The Carrie Allen McCray Prize
Aly Goodwin
What Happened on Flat Creek in Montreat, North Carolina, When I was 14, That Changed My Life
It’s a sin to kill a mockingbird.
—Harper Lee
The blackbird belly-flopped
through a balsam tree,
some slick, dark, hand-picked bomb
which hit hard by my father’s feet.
Uncle Paddy handed me the gun.
We turned and walked the path home.
Spitting a coarse clot of tobacco juice
into spring’s first dogtooth violets,
Uncle ground it in with his size 14 boot.

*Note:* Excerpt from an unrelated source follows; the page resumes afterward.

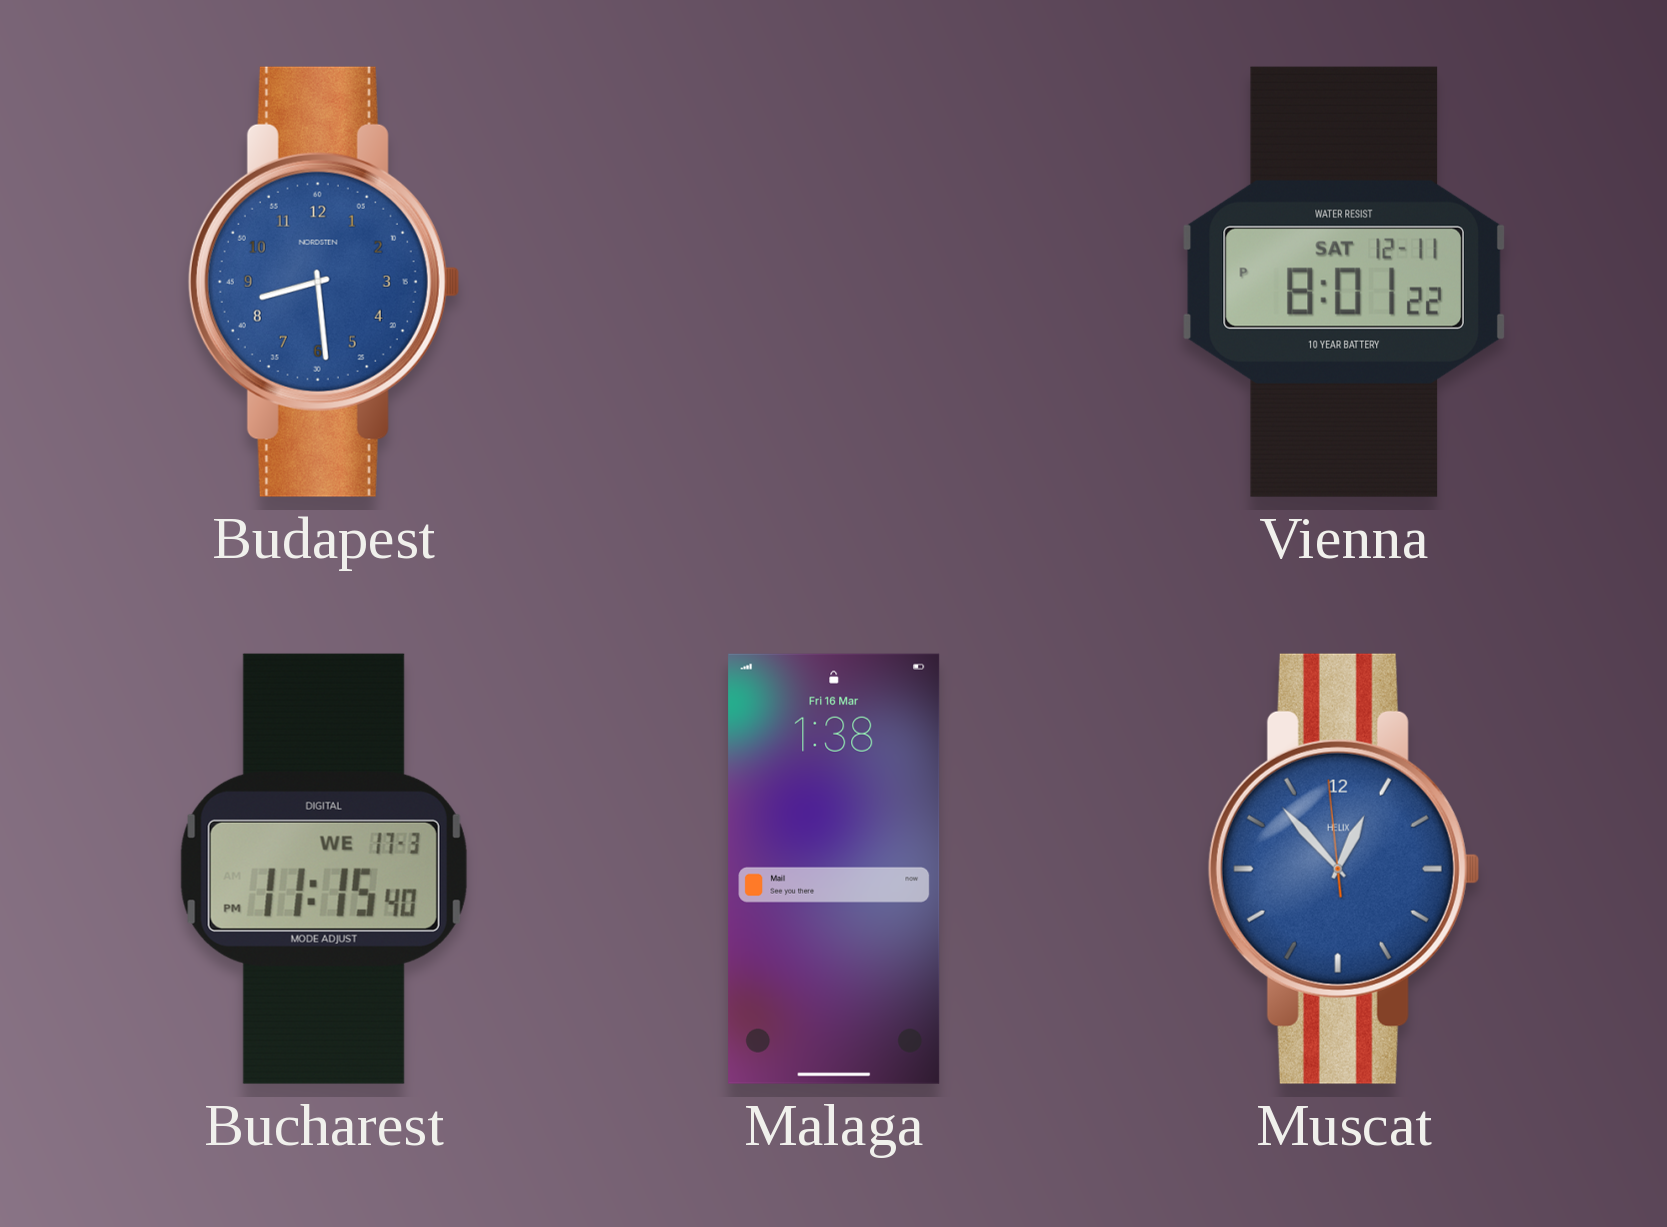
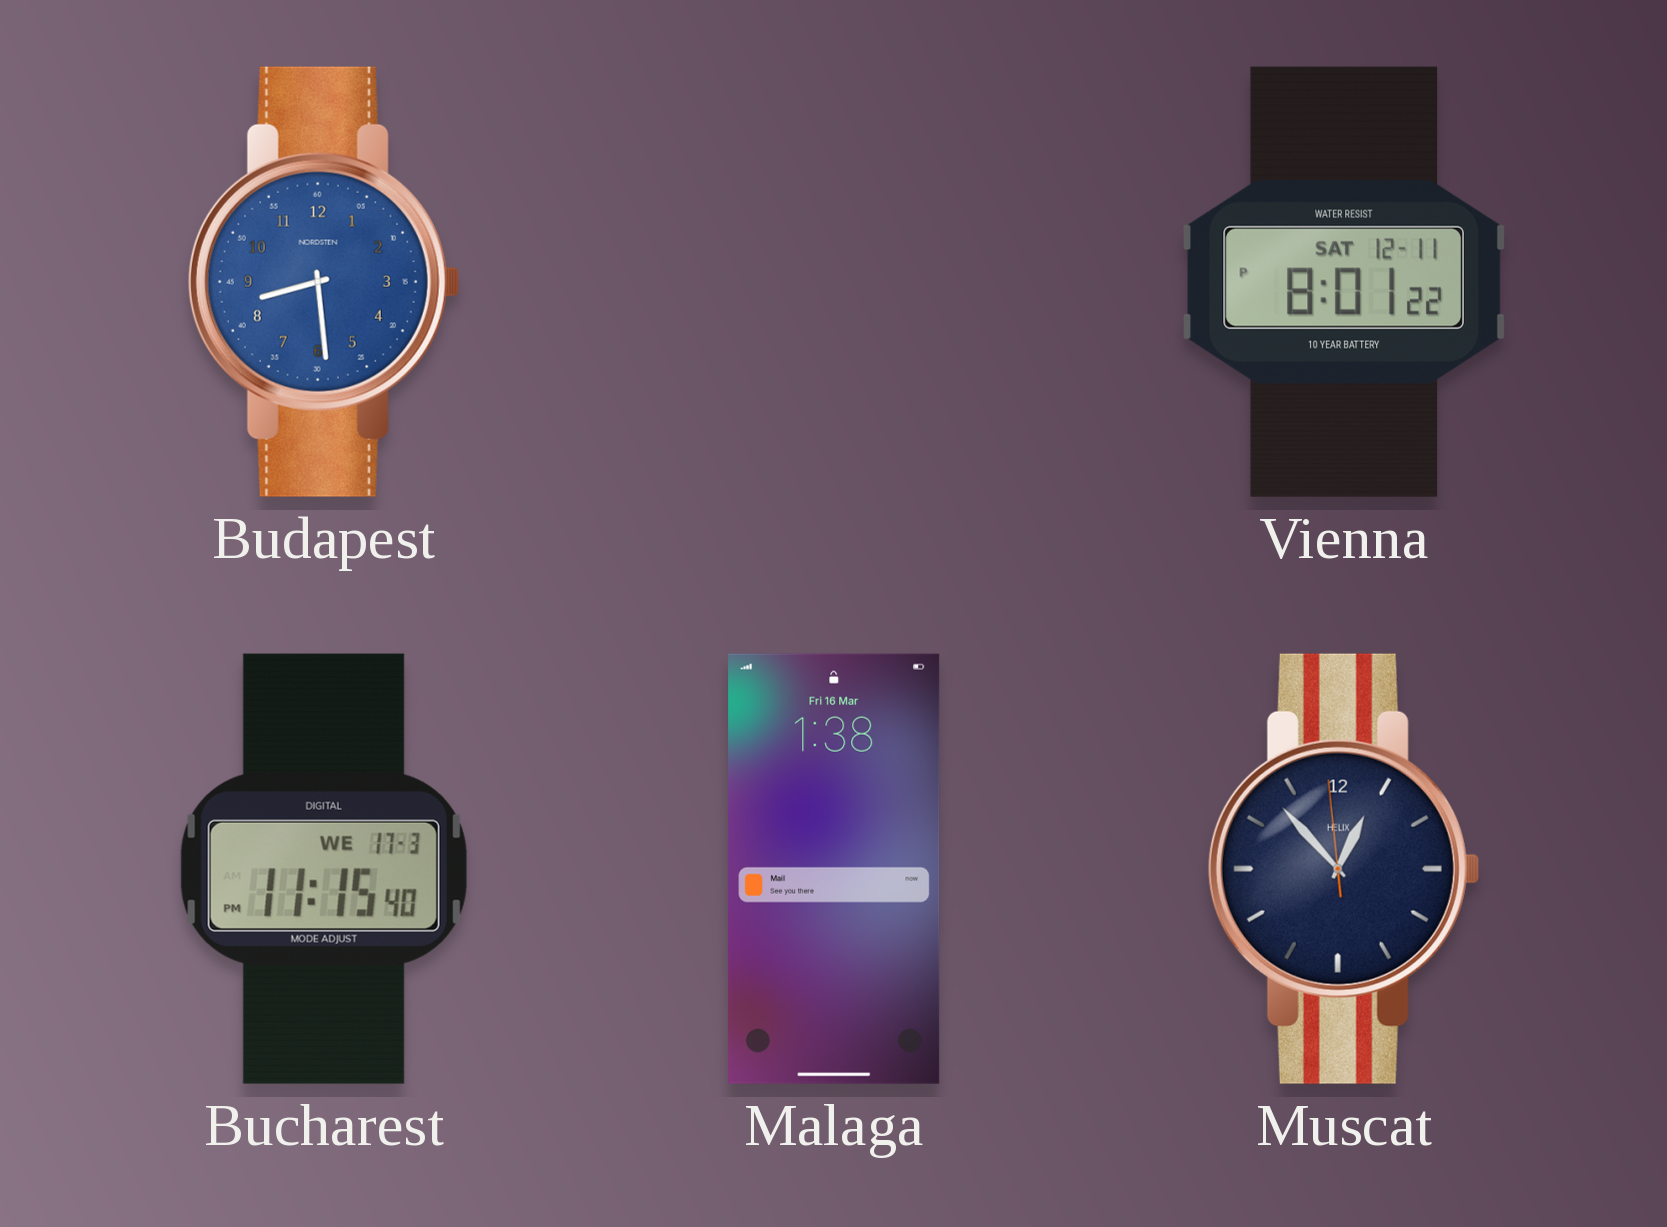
Muscat dial: blue -> navy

Toward dusk, making excuse like twigs
for firewood, I climbed back to that balsam tree
whose ancient silver roots grew above ground
right down the gorge, right into Flat Creek
and then attached to the bank beyond,
hoping to find some measure of life
still in the blackbird, hoping with my strength
added, we’d outgrow the dilemma together.
I held it with both hands as fireflies flashed
you stay, you go,
among the gnarled and crooked trees.
I stayed a long time,
knowing it would get colder,
remembering the song of a bird
on the first day in May, when I was tired,
thinking about what was wrong,
figuring out what was lost.
I’d be traveling twenty years to get it back.